Ayrıca, rüzgar ve güneş enerjisi santralleri kullanılarak tesis edilebilecek hibrit enerji santralleri kurulumu için de toplamda 1038,5 megavat kapasite tahsisinin yapıldığını dile getiren Erden, şöyle konuştu:
“Bu kapasitenin kapasite tahsisi yapılmış olup, hidroelektrik, jeotermal ve termik santrallerdeki hibrit yatırımlar için kullanılacak. Özellikle Batı Anadolu’da yer alan rüzgar enerjisi santrallerinde kapasite artışı açısından büyük potansiyel olmakla beraber bölgesel kapasite kısıtları nedeniyle bu potansiyelin kullanılması beklenenden yavaş ilerliyor. TEİAŞ’a bağlı işletme bölgelerinde son açıklanan yaklaşık 3 bin 590 megavatlık rüzgar ve güneş enerjisi kapasitesi, Türkiye’nin yenilenebilir enerji kurulu gücünün artışı, yenilenebilir enerji sanayisinin artışı ve temiz kaynaklara erişim açısından değerli bir kazanım ve sektöre can suyu olacak.”
“İlave kapasite her halükarda yenilenebilir enerji kurulu gücümüzde bir artışa işaret eder”
Enerji Yatırımcıları Derneği Başkanı Cem Özkök de Türkiye’nin iklim krizinin sonuçlarını ağır şekilde yaşayan ülkelerden biri olduğunu söyledi.
Karbon emisyon oranlarını neredeyse sıfırlamanın yolunun yenilenebilir yatırımlarına odaklanmak ve kapasiteyi yükseltmek olduğunu ifade eden Özkök, “Yeni açıklanan ve yenilenebilir enerji kurulu gücümüzü artıracağı kesin olan bu kapasiteler ülkemiz ve iklim hedeflerimiz adına bizleri son derece mutlu etmiştir.” ifadesini kullandı.
Son dönemde lisanssız elektrik üretim taleplerinin de arttığını belirten Özkök, şunları kaydetti:
“Bu her halükarda yenilenebilir enerji kurulu gücümüzde bir artışa işaret eder. Ek olarak yeni açıklanan kapasitelerde en yüksek payın depremden etkilenen illerin bulunduğu bölgelere verildiğini de gözlemliyoruz. Bu da çok yerinde bir karar, çünkü özellikle bu bölgedeki ışınım oranlarımız çok yüksek. Özellikle Şanlıurfa, Adıyaman, Malatya, Mardin, Diyarbakır gibi ışınım yüzdesi yüksek olan illerden oluşan 10 bölge için 600 megavatlık lisanssız elektrik üretim faaliyetinde bulunmak üzere iletim seviyesinden yapılacak başvurular için tahsis yapılacağı açıklandı.”

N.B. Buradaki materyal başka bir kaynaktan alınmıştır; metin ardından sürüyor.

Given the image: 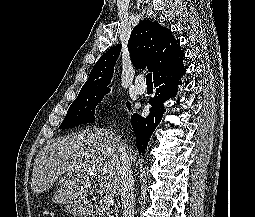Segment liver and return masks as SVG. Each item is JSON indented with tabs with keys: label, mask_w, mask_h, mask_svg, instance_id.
<instances>
[{
	"label": "liver",
	"mask_w": 255,
	"mask_h": 217,
	"mask_svg": "<svg viewBox=\"0 0 255 217\" xmlns=\"http://www.w3.org/2000/svg\"><path fill=\"white\" fill-rule=\"evenodd\" d=\"M120 138L107 129L91 128L48 143L34 160L31 189L39 195L52 188L71 165L80 170L61 185L52 197L58 204L84 201L91 188L87 170L99 175L100 188L111 195L121 192L119 172ZM136 154L131 149V160Z\"/></svg>",
	"instance_id": "obj_1"
}]
</instances>
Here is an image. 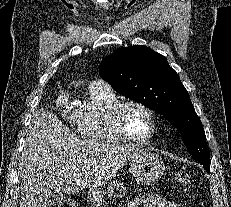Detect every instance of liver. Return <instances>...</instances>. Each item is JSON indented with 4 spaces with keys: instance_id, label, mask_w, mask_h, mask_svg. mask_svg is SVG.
Here are the masks:
<instances>
[{
    "instance_id": "liver-1",
    "label": "liver",
    "mask_w": 231,
    "mask_h": 207,
    "mask_svg": "<svg viewBox=\"0 0 231 207\" xmlns=\"http://www.w3.org/2000/svg\"><path fill=\"white\" fill-rule=\"evenodd\" d=\"M18 174L20 207H46L54 192L94 190L114 178L140 149L117 142L80 139L51 112L34 113Z\"/></svg>"
}]
</instances>
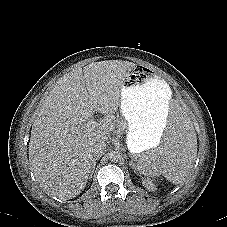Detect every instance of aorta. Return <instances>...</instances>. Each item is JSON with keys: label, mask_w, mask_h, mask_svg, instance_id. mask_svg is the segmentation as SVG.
<instances>
[{"label": "aorta", "mask_w": 227, "mask_h": 227, "mask_svg": "<svg viewBox=\"0 0 227 227\" xmlns=\"http://www.w3.org/2000/svg\"><path fill=\"white\" fill-rule=\"evenodd\" d=\"M109 157L112 162H118L121 159V154L118 151H113Z\"/></svg>", "instance_id": "762f6f07"}]
</instances>
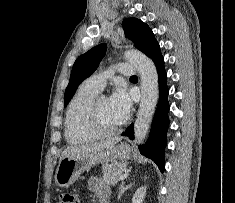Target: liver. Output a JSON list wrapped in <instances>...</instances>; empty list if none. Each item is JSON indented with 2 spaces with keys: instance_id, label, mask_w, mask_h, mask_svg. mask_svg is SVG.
<instances>
[{
  "instance_id": "obj_1",
  "label": "liver",
  "mask_w": 235,
  "mask_h": 203,
  "mask_svg": "<svg viewBox=\"0 0 235 203\" xmlns=\"http://www.w3.org/2000/svg\"><path fill=\"white\" fill-rule=\"evenodd\" d=\"M121 140L120 137L95 142V143H89V144H82L79 146H70L67 147L61 154L60 160L66 156L75 155L79 153H86V152H97L100 150H104L106 148H111L115 146L116 143H118Z\"/></svg>"
}]
</instances>
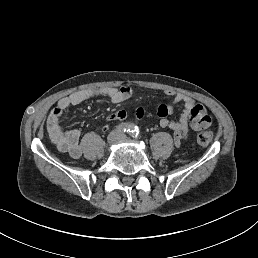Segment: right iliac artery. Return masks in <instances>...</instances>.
I'll use <instances>...</instances> for the list:
<instances>
[{
  "label": "right iliac artery",
  "instance_id": "1",
  "mask_svg": "<svg viewBox=\"0 0 258 258\" xmlns=\"http://www.w3.org/2000/svg\"><path fill=\"white\" fill-rule=\"evenodd\" d=\"M133 125L131 123H121L117 126H115V128L119 131H124V132H130L132 129Z\"/></svg>",
  "mask_w": 258,
  "mask_h": 258
}]
</instances>
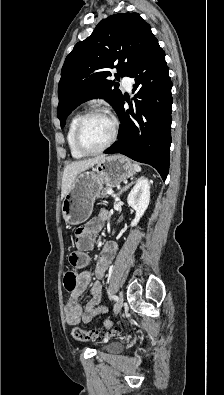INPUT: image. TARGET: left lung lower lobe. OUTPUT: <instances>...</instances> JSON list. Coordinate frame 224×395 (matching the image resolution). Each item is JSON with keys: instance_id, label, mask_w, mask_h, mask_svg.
Listing matches in <instances>:
<instances>
[{"instance_id": "1", "label": "left lung lower lobe", "mask_w": 224, "mask_h": 395, "mask_svg": "<svg viewBox=\"0 0 224 395\" xmlns=\"http://www.w3.org/2000/svg\"><path fill=\"white\" fill-rule=\"evenodd\" d=\"M165 53L153 42L128 76L134 78V104L124 109V98L116 112L121 121L119 139L104 153H120L153 166L166 179L171 145L172 82Z\"/></svg>"}]
</instances>
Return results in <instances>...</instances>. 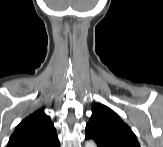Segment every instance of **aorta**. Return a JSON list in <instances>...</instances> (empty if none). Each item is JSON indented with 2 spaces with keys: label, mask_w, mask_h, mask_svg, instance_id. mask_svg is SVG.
Segmentation results:
<instances>
[{
  "label": "aorta",
  "mask_w": 163,
  "mask_h": 147,
  "mask_svg": "<svg viewBox=\"0 0 163 147\" xmlns=\"http://www.w3.org/2000/svg\"><path fill=\"white\" fill-rule=\"evenodd\" d=\"M85 147H96V143L93 140H88L85 143Z\"/></svg>",
  "instance_id": "obj_1"
}]
</instances>
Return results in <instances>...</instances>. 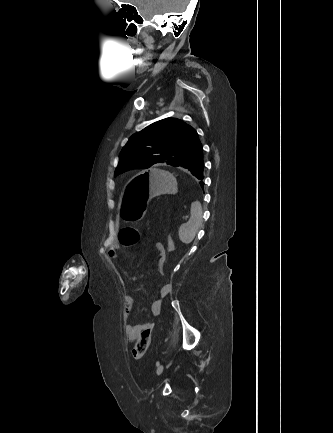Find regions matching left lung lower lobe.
Here are the masks:
<instances>
[{"label":"left lung lower lobe","mask_w":333,"mask_h":433,"mask_svg":"<svg viewBox=\"0 0 333 433\" xmlns=\"http://www.w3.org/2000/svg\"><path fill=\"white\" fill-rule=\"evenodd\" d=\"M181 168L185 169L199 180L204 178V160H203V147H201L193 156L184 161ZM203 185V182H200Z\"/></svg>","instance_id":"1"}]
</instances>
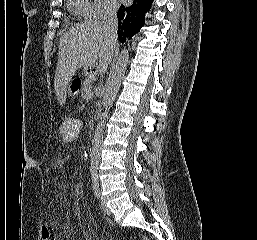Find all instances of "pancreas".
<instances>
[{
	"mask_svg": "<svg viewBox=\"0 0 257 240\" xmlns=\"http://www.w3.org/2000/svg\"><path fill=\"white\" fill-rule=\"evenodd\" d=\"M90 88H91V81L90 79L88 78L84 84H83V87L81 89V95L84 99H87L88 98V91H90Z\"/></svg>",
	"mask_w": 257,
	"mask_h": 240,
	"instance_id": "obj_1",
	"label": "pancreas"
}]
</instances>
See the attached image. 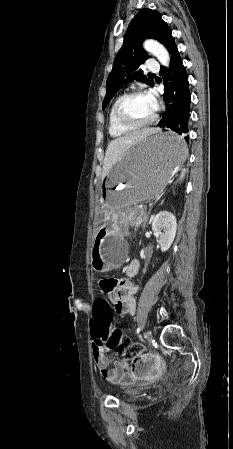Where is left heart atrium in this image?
I'll use <instances>...</instances> for the list:
<instances>
[{
  "label": "left heart atrium",
  "instance_id": "obj_1",
  "mask_svg": "<svg viewBox=\"0 0 233 449\" xmlns=\"http://www.w3.org/2000/svg\"><path fill=\"white\" fill-rule=\"evenodd\" d=\"M148 97L151 99V101L154 103V105H156V100L155 97L152 93H148Z\"/></svg>",
  "mask_w": 233,
  "mask_h": 449
}]
</instances>
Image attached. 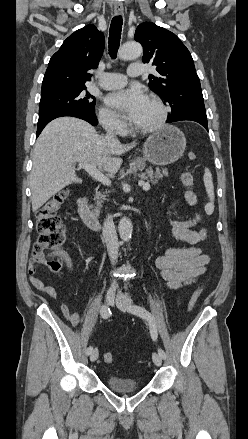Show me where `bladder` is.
Wrapping results in <instances>:
<instances>
[{
	"label": "bladder",
	"mask_w": 248,
	"mask_h": 439,
	"mask_svg": "<svg viewBox=\"0 0 248 439\" xmlns=\"http://www.w3.org/2000/svg\"><path fill=\"white\" fill-rule=\"evenodd\" d=\"M107 386L114 392H135L139 390V384L135 379L110 375L106 379Z\"/></svg>",
	"instance_id": "bladder-1"
}]
</instances>
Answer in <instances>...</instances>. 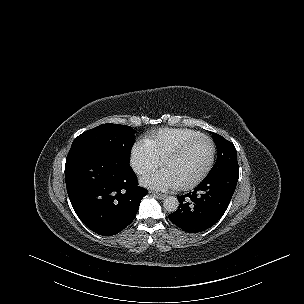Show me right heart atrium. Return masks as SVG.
<instances>
[{"instance_id":"obj_1","label":"right heart atrium","mask_w":304,"mask_h":304,"mask_svg":"<svg viewBox=\"0 0 304 304\" xmlns=\"http://www.w3.org/2000/svg\"><path fill=\"white\" fill-rule=\"evenodd\" d=\"M131 164L137 171L146 172L158 166V158L148 144L138 142L131 151Z\"/></svg>"}]
</instances>
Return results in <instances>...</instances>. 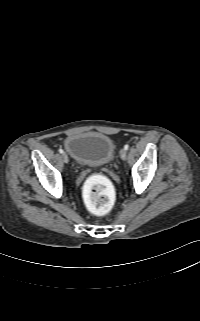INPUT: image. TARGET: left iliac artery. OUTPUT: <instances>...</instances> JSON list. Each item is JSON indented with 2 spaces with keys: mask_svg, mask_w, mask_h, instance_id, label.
<instances>
[{
  "mask_svg": "<svg viewBox=\"0 0 200 321\" xmlns=\"http://www.w3.org/2000/svg\"><path fill=\"white\" fill-rule=\"evenodd\" d=\"M124 149H125V150H128V149H129V145L126 144V145L124 146Z\"/></svg>",
  "mask_w": 200,
  "mask_h": 321,
  "instance_id": "44dca946",
  "label": "left iliac artery"
}]
</instances>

Özkök, Avrupa Yeşil Mutabakatı ve bu sözleşmeye uyum için hazırlanan Türkiye Yeşil Mutabakat Eylem Planı’nda sanayicilerin üretim zincirinin başından sonuna sıfır karbon emisyonu sağlaması şartını yerine getirmelerini kolaylaştıracağını ve bu durumun yerinde enerji üretimi sayesinde sanayiciyi güçlendireceğini dile getirdi.

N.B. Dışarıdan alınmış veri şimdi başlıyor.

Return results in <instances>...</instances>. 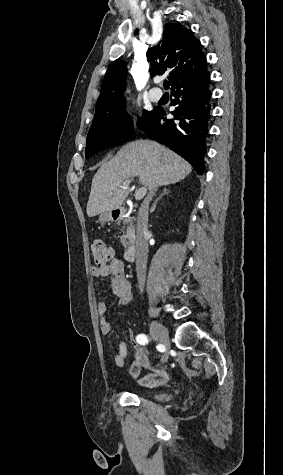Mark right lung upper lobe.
<instances>
[{"label":"right lung upper lobe","instance_id":"right-lung-upper-lobe-1","mask_svg":"<svg viewBox=\"0 0 283 475\" xmlns=\"http://www.w3.org/2000/svg\"><path fill=\"white\" fill-rule=\"evenodd\" d=\"M151 74L168 75L171 86L182 78L206 68L202 45L193 32L181 24L164 26L163 39L147 51ZM127 64L117 59L109 66L96 108L124 104Z\"/></svg>","mask_w":283,"mask_h":475}]
</instances>
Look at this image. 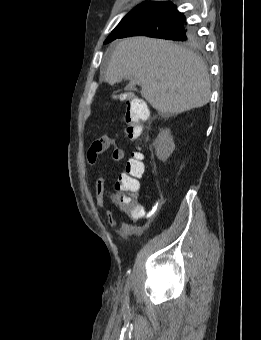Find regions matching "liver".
<instances>
[{
  "mask_svg": "<svg viewBox=\"0 0 261 340\" xmlns=\"http://www.w3.org/2000/svg\"><path fill=\"white\" fill-rule=\"evenodd\" d=\"M136 80L141 95L159 114L182 113L206 105L211 83L204 62L171 41L144 36L120 41L109 60L105 81Z\"/></svg>",
  "mask_w": 261,
  "mask_h": 340,
  "instance_id": "liver-1",
  "label": "liver"
}]
</instances>
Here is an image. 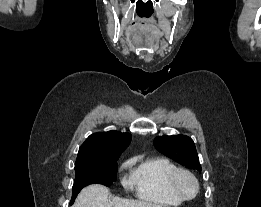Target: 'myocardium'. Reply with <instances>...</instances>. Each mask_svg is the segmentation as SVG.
Returning a JSON list of instances; mask_svg holds the SVG:
<instances>
[{
  "label": "myocardium",
  "mask_w": 261,
  "mask_h": 207,
  "mask_svg": "<svg viewBox=\"0 0 261 207\" xmlns=\"http://www.w3.org/2000/svg\"><path fill=\"white\" fill-rule=\"evenodd\" d=\"M183 177L189 178L194 186H195V190L194 193L192 195H187L181 188V179ZM169 187L171 189V191L178 197L180 198L182 201H189L194 199L200 190V185L198 182V179L196 178V176L186 170V169H182V168H177L176 170H174L170 177H169Z\"/></svg>",
  "instance_id": "obj_1"
}]
</instances>
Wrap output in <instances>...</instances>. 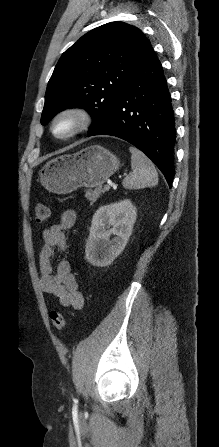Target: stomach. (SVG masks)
<instances>
[{
	"instance_id": "obj_1",
	"label": "stomach",
	"mask_w": 219,
	"mask_h": 447,
	"mask_svg": "<svg viewBox=\"0 0 219 447\" xmlns=\"http://www.w3.org/2000/svg\"><path fill=\"white\" fill-rule=\"evenodd\" d=\"M119 165L116 155L100 145H92L48 161L39 176L49 192L68 194L79 187L101 186Z\"/></svg>"
}]
</instances>
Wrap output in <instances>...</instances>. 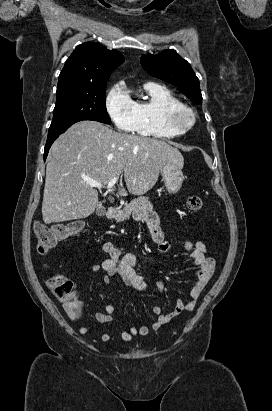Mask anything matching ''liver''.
Instances as JSON below:
<instances>
[{
  "instance_id": "6515ba94",
  "label": "liver",
  "mask_w": 272,
  "mask_h": 411,
  "mask_svg": "<svg viewBox=\"0 0 272 411\" xmlns=\"http://www.w3.org/2000/svg\"><path fill=\"white\" fill-rule=\"evenodd\" d=\"M184 165L182 154L162 140L118 133L94 121L73 124L52 144L42 202L45 224L83 219L98 205L88 181L107 185L124 172L129 193L142 195L157 182L161 165ZM122 186V183H121ZM119 193L126 196L124 188Z\"/></svg>"
}]
</instances>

Yatırım bedelleri açısından arazi de dahil olmak üzere her 1 megavatlık yatırımın yaklaşık 1 milyon dolar yatırım bedeli olduğunu belirten Özkök, benzer planlamaların yenilenebilir enerji alanında ek yatırım ve istihdam artışını da beraberinde getireceği değerlendirmesinde bulundu.